Data for this exercise START

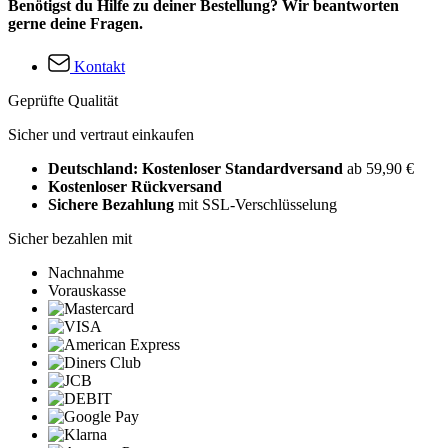
Benötigst du Hilfe zu deiner Bestellung? Wir beantworten
gerne deine Fragen.
Kontakt
Geprüfte Qualität
Sicher und vertraut einkaufen
Deutschland: Kostenloser Standardversand
ab 59,90 €
Kostenloser Rückversand
Sichere Bezahlung
mit SSL-Verschlüsselung
Sicher bezahlen mit
Nachnahme
Vorauskasse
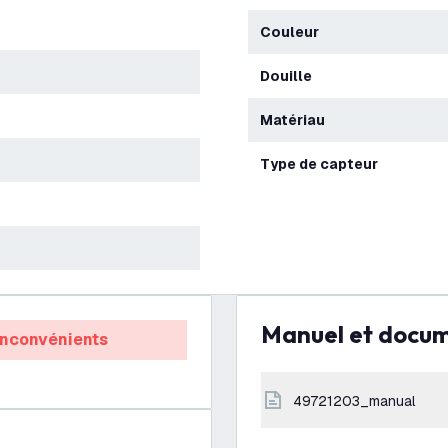
Couleur
Douille
Matériau
Type de capteur
Manuel et docu
Inconvénients
49721203_manual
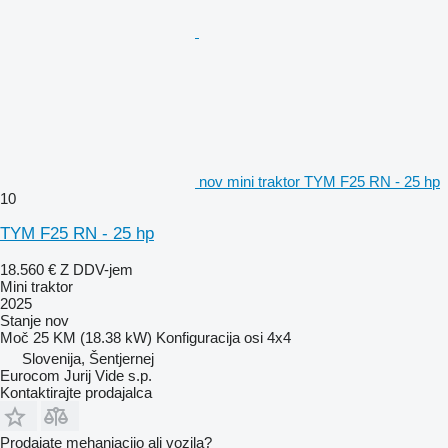
nov mini traktor TYM F25 RN - 25 hp
10
TYM F25 RN - 25 hp
18.560 €
Z DDV-jem
Mini traktor
2025
Stanje
nov
Moč
25 KM (18.38 kW)
Konfiguracija osi
4x4
Slovenija, Šentjernej
Eurocom Jurij Vide s.p.
Kontaktirajte prodajalca
Prodajate mehaniacijo ali vozila?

Data for this exercise END

Could you print all of the entries above exactly as written, minus the pictures?

Benötigst du Hilfe zu deiner Bestellung? Wir beantworten
gerne deine Fragen.
Kontakt
Geprüfte Qualität
Sicher und vertraut einkaufen
Deutschland: Kostenloser Standardversand
ab 59,90 €
Kostenloser Rückversand
Sichere Bezahlung
mit SSL-Verschlüsselung
Sicher bezahlen mit
Nachnahme
Vorauskasse
Couleur
Douille
Matériau
Type de capteur
Manuel et docu
Inconvénients
49721203_manual
nov mini traktor TYM F25 RN - 25 hp
10
TYM F25 RN - 25 hp
18.560 €
Z DDV-jem
Mini traktor
2025
Stanje
nov
Moč
25 KM (18.38 kW)
Konfiguracija osi
4x4
Slovenija, Šentjernej
Eurocom Jurij Vide s.p.
Kontaktirajte prodajalca
Prodajate mehaniacijo ali vozila?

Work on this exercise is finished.